# Task instructions
Reproduce the entries in full. Exclude all images from the copy.

# Records to process
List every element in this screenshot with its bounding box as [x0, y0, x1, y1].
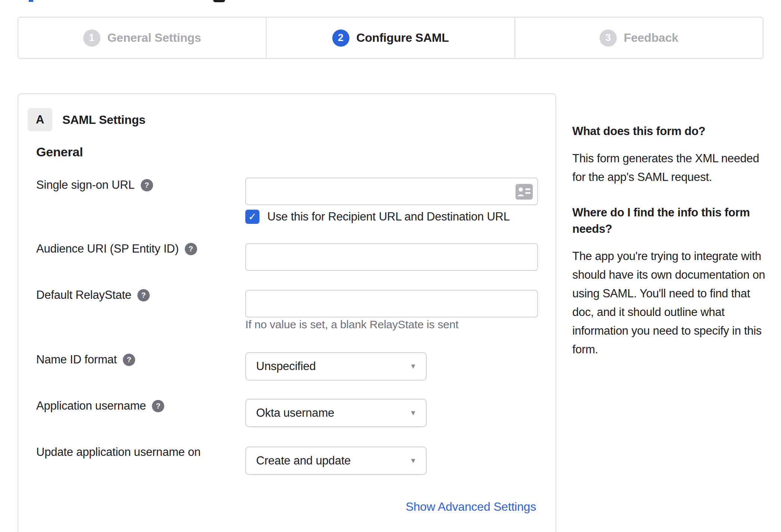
general-section-heading: General — [36, 145, 83, 159]
sso-url-input[interactable] — [245, 178, 538, 205]
sso-url-label: Single sign-on URL ? — [36, 178, 153, 192]
step-label: Configure SAML — [357, 31, 449, 45]
help-icon[interactable]: ? — [185, 243, 197, 255]
sidebar-heading-where: Where do I find the info this form needs… — [572, 204, 770, 237]
sidebar-paragraph-what: This form generates the XML needed for t… — [572, 149, 770, 187]
help-icon[interactable]: ? — [141, 179, 153, 191]
audience-uri-input[interactable] — [245, 243, 538, 271]
field-label-text: Single sign-on URL — [36, 178, 135, 192]
step-general-settings[interactable]: 1 General Settings — [18, 18, 266, 58]
application-username-select[interactable]: Okta username ▼ — [245, 399, 427, 427]
help-icon[interactable]: ? — [152, 400, 164, 412]
step-feedback[interactable]: 3 Feedback — [514, 18, 763, 58]
default-relaystate-input[interactable] — [245, 290, 538, 317]
wizard-stepper: 1 General Settings 2 Configure SAML 3 Fe… — [18, 17, 763, 59]
help-sidebar: What does this form do? This form genera… — [572, 123, 770, 377]
select-value: Okta username — [256, 406, 334, 420]
saml-settings-panel: A SAML Settings General Single sign-on U… — [18, 93, 556, 532]
cropped-title-fragment — [213, 0, 225, 2]
chevron-down-icon: ▼ — [410, 362, 417, 370]
step-number-badge: 3 — [600, 29, 617, 47]
step-label: Feedback — [624, 31, 678, 45]
step-number-badge: 2 — [332, 29, 349, 47]
panel-title: SAML Settings — [62, 113, 146, 127]
name-id-format-select[interactable]: Unspecified ▼ — [245, 352, 427, 381]
chevron-down-icon: ▼ — [410, 457, 417, 465]
select-value: Create and update — [256, 454, 351, 467]
sidebar-paragraph-where: The app you're trying to integrate with … — [572, 247, 770, 359]
recipient-url-checkbox-label: Use this for Recipient URL and Destinati… — [267, 210, 510, 223]
help-icon[interactable]: ? — [137, 289, 150, 301]
contact-card-icon[interactable] — [516, 184, 533, 200]
panel-header: A SAML Settings — [28, 108, 146, 131]
step-label: General Settings — [108, 31, 201, 45]
audience-uri-label: Audience URI (SP Entity ID) ? — [36, 242, 197, 256]
help-icon[interactable]: ? — [123, 354, 135, 366]
field-label-text: Default RelayState — [36, 288, 131, 302]
update-username-on-label: Update application username on — [36, 445, 200, 459]
field-label-text: Name ID format — [36, 353, 117, 366]
cropped-title-fragment — [29, 0, 33, 2]
show-advanced-settings-link[interactable]: Show Advanced Settings — [405, 500, 536, 514]
step-configure-saml[interactable]: 2 Configure SAML — [266, 18, 514, 58]
default-relaystate-label: Default RelayState ? — [36, 288, 150, 302]
field-label-text: Application username — [36, 399, 146, 413]
section-a-badge: A — [28, 108, 52, 131]
field-label-text: Update application username on — [36, 445, 200, 459]
field-label-text: Audience URI (SP Entity ID) — [36, 242, 179, 256]
configure-saml-page: 1 General Settings 2 Configure SAML 3 Fe… — [0, 0, 781, 532]
sidebar-heading-what: What does this form do? — [572, 123, 770, 140]
relaystate-helper-text: If no value is set, a blank RelayState i… — [245, 318, 458, 331]
update-username-on-select[interactable]: Create and update ▼ — [245, 447, 427, 475]
chevron-down-icon: ▼ — [410, 409, 417, 417]
recipient-url-checkbox[interactable]: ✓ — [245, 210, 259, 224]
recipient-url-checkbox-row: ✓ Use this for Recipient URL and Destina… — [245, 210, 510, 224]
application-username-label: Application username ? — [36, 399, 164, 413]
name-id-format-label: Name ID format ? — [36, 353, 135, 366]
step-number-badge: 1 — [83, 29, 100, 47]
select-value: Unspecified — [256, 360, 316, 373]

# Response area
List every element in this screenshot with its bounding box as [x0, y0, x1, y1].
general-section-heading: General — [36, 145, 83, 159]
sso-url-input[interactable] — [245, 178, 538, 205]
sso-url-label: Single sign-on URL ? — [36, 178, 153, 192]
step-label: Configure SAML — [357, 31, 449, 45]
help-icon[interactable]: ? — [185, 243, 197, 255]
sidebar-heading-where: Where do I find the info this form needs… — [572, 204, 770, 237]
sidebar-paragraph-what: This form generates the XML needed for t… — [572, 149, 770, 187]
help-icon[interactable]: ? — [141, 179, 153, 191]
audience-uri-input[interactable] — [245, 243, 538, 271]
field-label-text: Single sign-on URL — [36, 178, 135, 192]
step-general-settings[interactable]: 1 General Settings — [18, 18, 266, 58]
application-username-select[interactable]: Okta username ▼ — [245, 399, 427, 427]
help-icon[interactable]: ? — [152, 400, 164, 412]
step-feedback[interactable]: 3 Feedback — [514, 18, 763, 58]
default-relaystate-input[interactable] — [245, 290, 538, 317]
wizard-stepper: 1 General Settings 2 Configure SAML 3 Fe… — [18, 17, 763, 59]
help-sidebar: What does this form do? This form genera… — [572, 123, 770, 377]
select-value: Okta username — [256, 406, 334, 420]
saml-settings-panel: A SAML Settings General Single sign-on U… — [18, 93, 556, 532]
cropped-title-fragment — [213, 0, 225, 2]
chevron-down-icon: ▼ — [410, 362, 417, 370]
step-number-badge: 3 — [600, 29, 617, 47]
step-label: Feedback — [624, 31, 678, 45]
step-number-badge: 2 — [332, 29, 349, 47]
panel-title: SAML Settings — [62, 113, 146, 127]
name-id-format-select[interactable]: Unspecified ▼ — [245, 352, 427, 381]
chevron-down-icon: ▼ — [410, 457, 417, 465]
select-value: Create and update — [256, 454, 351, 467]
sidebar-paragraph-where: The app you're trying to integrate with … — [572, 247, 770, 359]
recipient-url-checkbox-label: Use this for Recipient URL and Destinati… — [267, 210, 510, 223]
help-icon[interactable]: ? — [137, 289, 150, 301]
contact-card-icon[interactable] — [516, 184, 533, 200]
panel-header: A SAML Settings — [28, 108, 146, 131]
step-label: General Settings — [108, 31, 201, 45]
audience-uri-label: Audience URI (SP Entity ID) ? — [36, 242, 197, 256]
help-icon[interactable]: ? — [123, 354, 135, 366]
field-label-text: Default RelayState — [36, 288, 131, 302]
update-username-on-label: Update application username on — [36, 445, 200, 459]
field-label-text: Name ID format — [36, 353, 117, 366]
cropped-title-fragment — [29, 0, 33, 2]
show-advanced-settings-link[interactable]: Show Advanced Settings — [405, 500, 536, 514]
step-configure-saml[interactable]: 2 Configure SAML — [266, 18, 514, 58]
default-relaystate-label: Default RelayState ? — [36, 288, 150, 302]
field-label-text: Application username — [36, 399, 146, 413]
section-a-badge: A — [28, 108, 52, 131]
field-label-text: Update application username on — [36, 445, 200, 459]
field-label-text: Audience URI (SP Entity ID) — [36, 242, 179, 256]
configure-saml-page: 1 General Settings 2 Configure SAML 3 Fe… — [0, 0, 781, 532]
sidebar-heading-what: What does this form do? — [572, 123, 770, 140]
relaystate-helper-text: If no value is set, a blank RelayState i… — [245, 318, 458, 331]
update-username-on-select[interactable]: Create and update ▼ — [245, 447, 427, 475]
chevron-down-icon: ▼ — [410, 409, 417, 417]
recipient-url-checkbox[interactable]: ✓ — [245, 210, 259, 224]
recipient-url-checkbox-row: ✓ Use this for Recipient URL and Destina… — [245, 210, 510, 224]
application-username-label: Application username ? — [36, 399, 164, 413]
name-id-format-label: Name ID format ? — [36, 353, 135, 366]
step-number-badge: 1 — [83, 29, 100, 47]
select-value: Unspecified — [256, 360, 316, 373]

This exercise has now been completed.